===== ENTRIES SHOWN =====

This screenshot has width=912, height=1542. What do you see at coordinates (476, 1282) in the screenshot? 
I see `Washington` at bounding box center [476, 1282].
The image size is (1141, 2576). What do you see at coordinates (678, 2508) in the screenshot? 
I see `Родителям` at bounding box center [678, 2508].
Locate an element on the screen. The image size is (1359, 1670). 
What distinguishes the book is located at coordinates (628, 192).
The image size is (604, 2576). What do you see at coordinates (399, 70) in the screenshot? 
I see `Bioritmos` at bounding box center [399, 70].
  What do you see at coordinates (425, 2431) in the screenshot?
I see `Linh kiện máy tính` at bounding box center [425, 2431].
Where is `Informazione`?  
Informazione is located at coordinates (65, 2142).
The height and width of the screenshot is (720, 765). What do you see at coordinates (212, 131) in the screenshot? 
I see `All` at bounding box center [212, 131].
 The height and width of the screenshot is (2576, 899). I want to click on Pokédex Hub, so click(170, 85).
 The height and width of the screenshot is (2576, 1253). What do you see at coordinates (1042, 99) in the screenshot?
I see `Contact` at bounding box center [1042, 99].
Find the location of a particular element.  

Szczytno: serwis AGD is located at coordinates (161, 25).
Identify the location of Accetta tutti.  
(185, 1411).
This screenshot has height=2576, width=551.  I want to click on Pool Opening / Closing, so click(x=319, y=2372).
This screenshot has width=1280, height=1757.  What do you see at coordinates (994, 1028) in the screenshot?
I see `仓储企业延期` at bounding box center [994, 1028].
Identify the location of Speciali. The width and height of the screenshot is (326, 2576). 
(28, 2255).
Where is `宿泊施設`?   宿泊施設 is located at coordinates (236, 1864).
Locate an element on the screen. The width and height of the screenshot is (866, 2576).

=====

**WHAT IS NEEDED:** Write out the material above exactly, leaving out no line.

**EXERCISE SOLUTION:**
This screenshot has width=912, height=1542. What do you see at coordinates (476, 1282) in the screenshot? 
I see `Washington` at bounding box center [476, 1282].
The image size is (1141, 2576). What do you see at coordinates (678, 2508) in the screenshot? 
I see `Родителям` at bounding box center [678, 2508].
Locate an element on the screen. The image size is (1359, 1670). 
What distinguishes the book is located at coordinates (628, 192).
The image size is (604, 2576). What do you see at coordinates (399, 70) in the screenshot? 
I see `Bioritmos` at bounding box center [399, 70].
  What do you see at coordinates (425, 2431) in the screenshot?
I see `Linh kiện máy tính` at bounding box center [425, 2431].
Where is `Informazione`?  
Informazione is located at coordinates (65, 2142).
The height and width of the screenshot is (720, 765). What do you see at coordinates (212, 131) in the screenshot? 
I see `All` at bounding box center [212, 131].
 The height and width of the screenshot is (2576, 899). I want to click on Pokédex Hub, so click(170, 85).
 The height and width of the screenshot is (2576, 1253). What do you see at coordinates (1042, 99) in the screenshot?
I see `Contact` at bounding box center [1042, 99].
Find the location of a particular element.  

Szczytno: serwis AGD is located at coordinates (161, 25).
Identify the location of Accetta tutti.  
(185, 1411).
This screenshot has height=2576, width=551.  I want to click on Pool Opening / Closing, so click(x=319, y=2372).
This screenshot has width=1280, height=1757.  What do you see at coordinates (994, 1028) in the screenshot?
I see `仓储企业延期` at bounding box center [994, 1028].
Identify the location of Speciali. The width and height of the screenshot is (326, 2576). 
(28, 2255).
Where is `宿泊施設`?   宿泊施設 is located at coordinates (236, 1864).
Locate an element on the screen. The width and height of the screenshot is (866, 2576).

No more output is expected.